Generally, in the ARISTOTLE, ROCKET‐AF, and RE‐LY trials, patients with VHD were older and had more comorbidities, including congestive heart failure, prior MI, and renal disease, compared with patients without VHD. In ROCKET‐AF and RE‐LY, stroke rates were similar in patients with and without VHD after adjusting for baseline criteria; however, in ARISTOTLE, the rate of SSE was higher in patients with VHD. Major bleeding rates were higher in patients with VHD versus in patients without VHD in all 3 trials. Overall, in the 3 subanalyses of patients with AF and VHD, the risk of SSE was comparable in patients with and without VHD, which demonstrates that the benefits of apixaban, dabigatran, and rivaroxaban over warfarin for stroke prevention were consistent in these patients. To date, no data on the efficacy and safety of edoxaban versus warfarin in patients with VHD are available from the ENGAGE‐AF TIMI‐48 trial.

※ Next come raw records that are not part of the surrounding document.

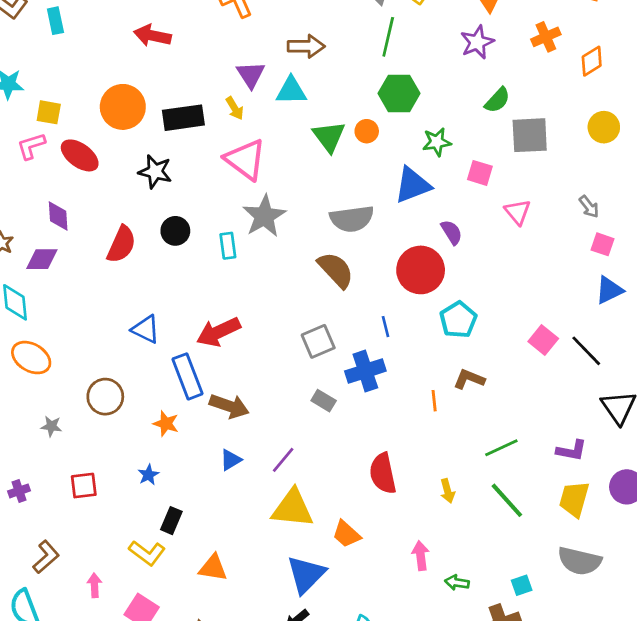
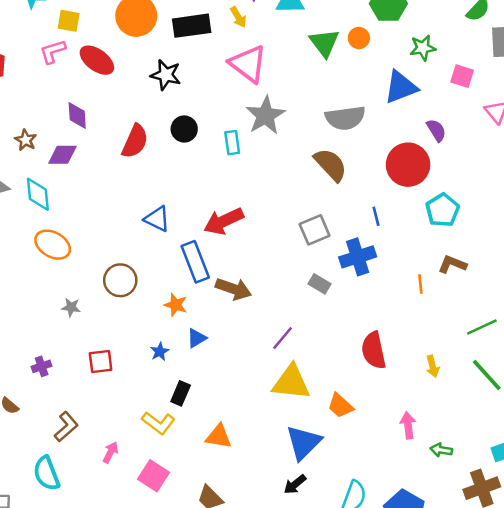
blue triangle: (231, 460) -> (197, 338), moved
pink arrow: (94, 585) -> (110, 452), turned 30

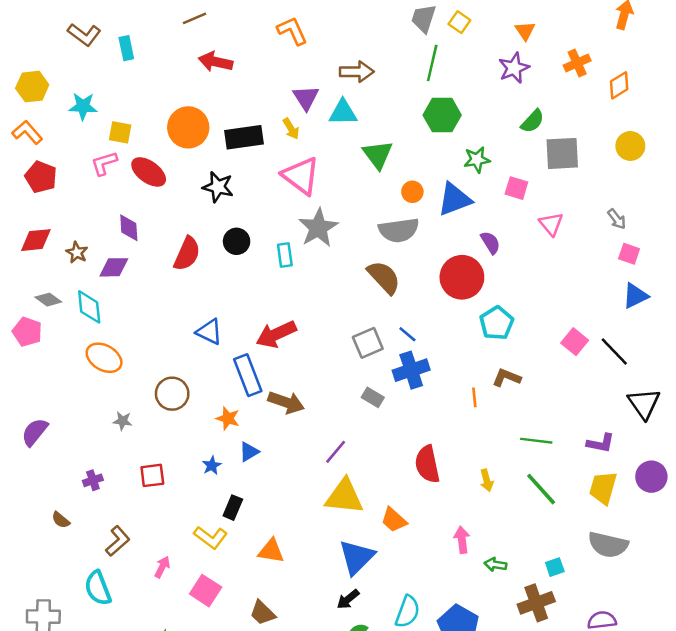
orange circle: (359, 38) -> (412, 192), moved
blue line: (376, 216) -> (407, 334), moved, turned -36
green line: (482, 327) -> (536, 441), turned 32

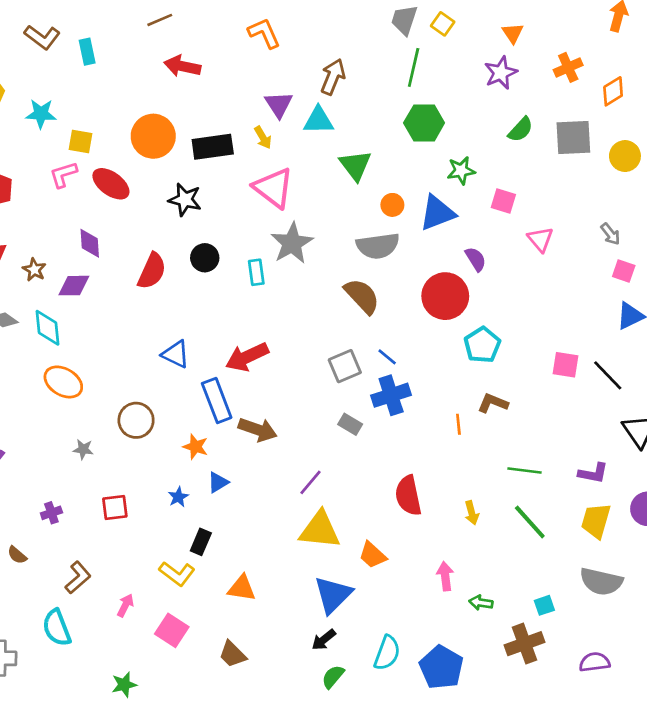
brown arrow: (357, 72) -> (333, 77), turned -68
gray square: (562, 153) -> (573, 138), moved
pink square: (575, 342) -> (565, 365), turned -30

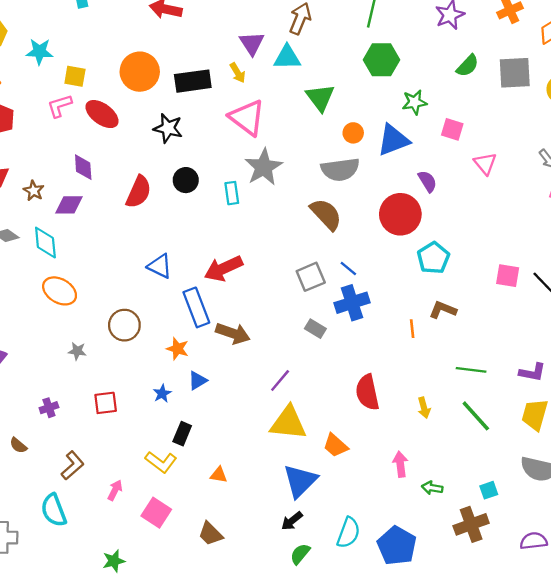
orange triangle: (242, 588) -> (219, 475), size x0.7

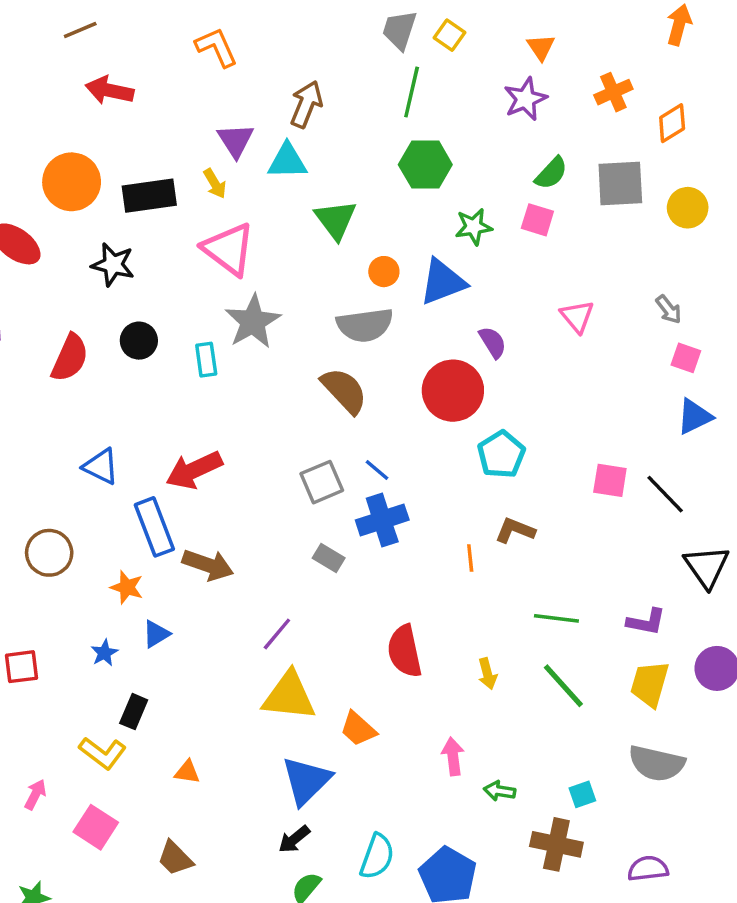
pink square: (452, 129) -> (537, 220), moved
brown cross: (471, 524) -> (556, 844), turned 32

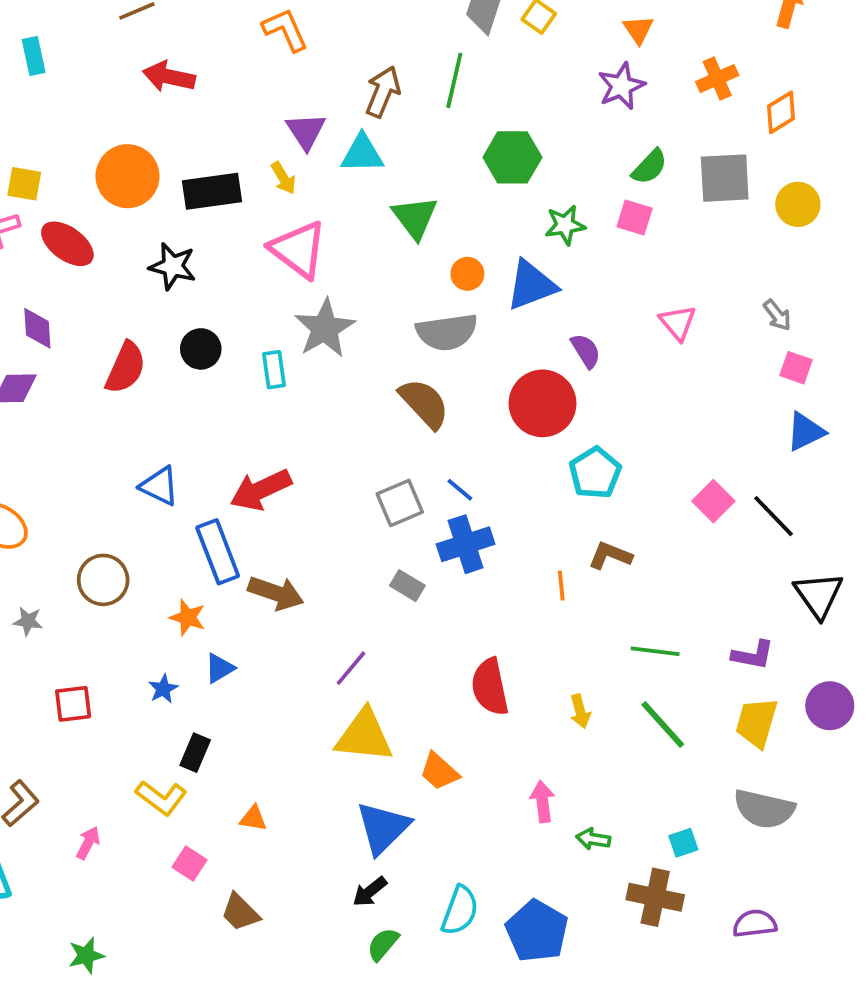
green line: (412, 92) -> (454, 80), moved
pink square: (610, 480) -> (713, 501), turned 36
pink square: (96, 827) -> (189, 863), moved, size x0.7

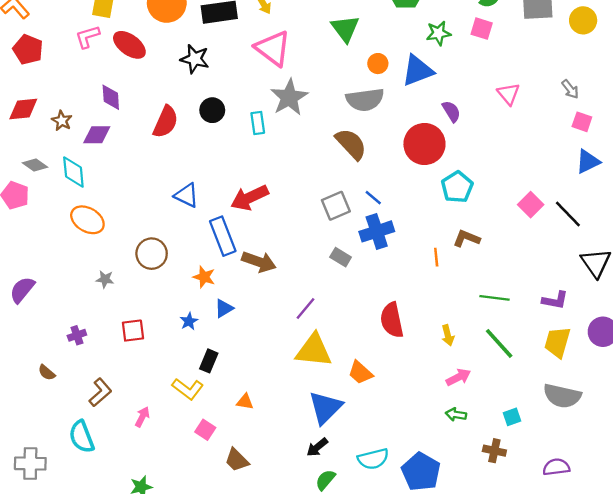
pink arrow: (543, 801) -> (458, 377), moved, turned 70
brown cross: (655, 897) -> (494, 451), size x0.7
cyan semicircle: (460, 910) -> (373, 459), turned 56

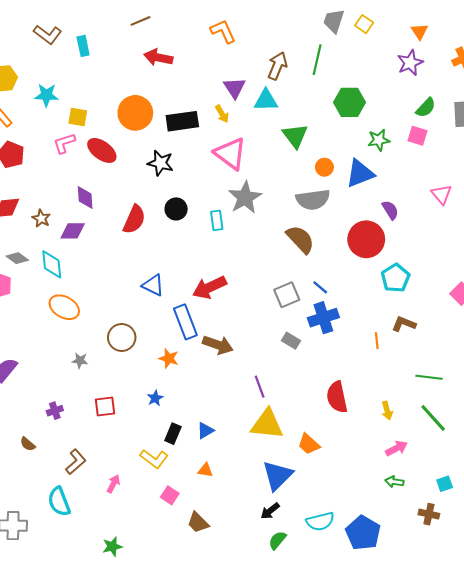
blue triangle: (224, 308) -> (205, 431), moved
purple line: (306, 308) -> (260, 387), turned -60

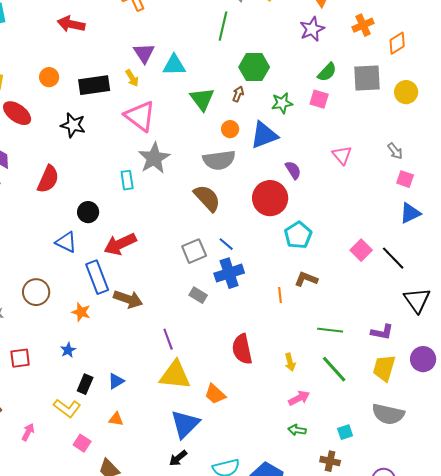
brown arrow: (277, 66) -> (238, 94), moved, size x0.6
orange circle: (135, 113) -> (49, 77), size x0.6
black circle: (176, 209) -> (88, 212), moved

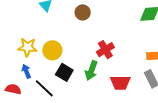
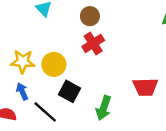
red cross: (105, 50) -> (93, 43), moved
green arrow: (91, 71) -> (104, 108), moved
red trapezoid: (120, 83) -> (145, 87), moved

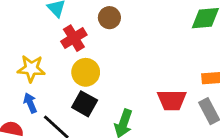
red cross: (93, 43) -> (74, 38), moved
yellow circle: (54, 64) -> (86, 72), moved

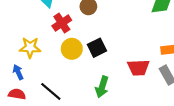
blue arrow: (30, 103) -> (18, 72), moved
black square: (85, 104) -> (97, 48), moved, turned 36

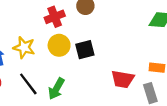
yellow star: (30, 48) -> (24, 47), moved
green arrow: (102, 87) -> (56, 89), moved

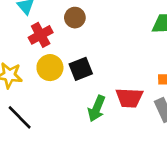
green arrow: (56, 89) -> (97, 109), moved

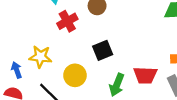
yellow circle: (50, 68) -> (75, 75), moved

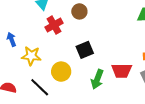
blue arrow: (17, 70) -> (11, 39), moved

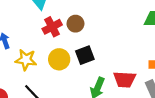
brown circle: (79, 11) -> (75, 24), moved
yellow circle: (61, 72) -> (59, 59), moved

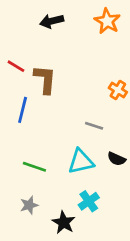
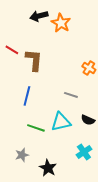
orange star: (107, 21) -> (61, 23), moved
blue line: (23, 110) -> (27, 96), moved
green line: (34, 167) -> (36, 128), moved
cyan cross: (89, 201) -> (84, 152), moved

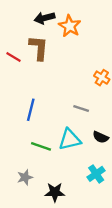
brown L-shape: (34, 60) -> (39, 48), moved
black star: (48, 168) -> (55, 192), turned -30

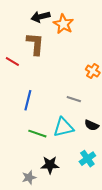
red line: (13, 57) -> (12, 62), moved
gray star: (25, 177) -> (29, 177), moved
black star: (55, 192) -> (50, 165), moved

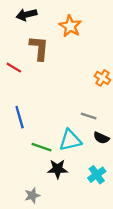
black arrow: (40, 17) -> (26, 15), moved
gray line: (74, 99) -> (89, 116), moved
blue line: (28, 100) -> (20, 117), moved, turned -30
black star: (50, 165) -> (58, 169), moved

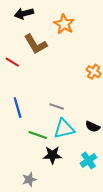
brown L-shape: (39, 48) -> (36, 44), turned 145
gray line: (89, 116) -> (57, 107), moved

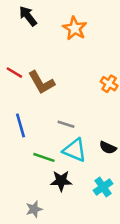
black arrow: (24, 14) -> (28, 16), turned 66
brown L-shape: (36, 44) -> (41, 82), moved
cyan triangle: (64, 129) -> (75, 150), turned 35

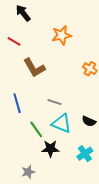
orange star: (75, 28) -> (62, 35), moved, turned 30
red line: (14, 73) -> (14, 41), moved
green line: (44, 157) -> (36, 129), turned 36

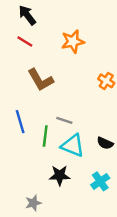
red line: (14, 41) -> (25, 41), moved
green line: (36, 129) -> (45, 136), moved, turned 42

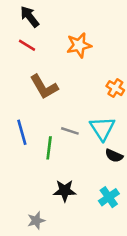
cyan triangle: (73, 146) -> (102, 128), moved, turned 35

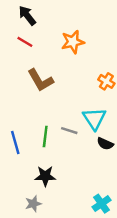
gray line: (70, 131) -> (69, 131), moved
blue line: (22, 132) -> (15, 143), moved
black star: (65, 191) -> (45, 176), moved
cyan cross: (109, 197) -> (102, 204), moved

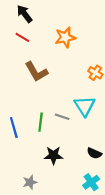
black semicircle: (105, 144) -> (94, 153), moved
black star: (45, 176) -> (53, 155), moved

Patients with mechanical prosthetic heart valves were excluded from the pivotal trials of the DOACs. Results of subsequent studies led to revision of the dabigatran (Pradaxa®; Boehringer Ingelheim Pharmaceuticals, Inc) product label to recommend against the use of dabigatran in patients with NVAF in the setting of other forms of VHD. In the RE‐ALIGN (Dabigatran Etexilate in Patients With Mechanical Heart Valves; ClinicalTrial.gov NCT01452347) trial, the use of dabigatran in patients with mechanical heart valves was associated with increased rates of thromboembolic and bleeding complications compared with warfarin.24 These findings suggest that DOACs may be used in selected patients with AF who do not have mechanical heart valve prostheses. Until more data become available, only apixaban and rivaroxaban can be considered at this time for use in patients with NVAF with other valve lesions, regardless of whether such lesions are clinically significant. However, the use of DOACs in this patient population should be appro‐ached with caution and the clinical judgment of the treating physician should guide treatment decisions on a case‐by‐case basis.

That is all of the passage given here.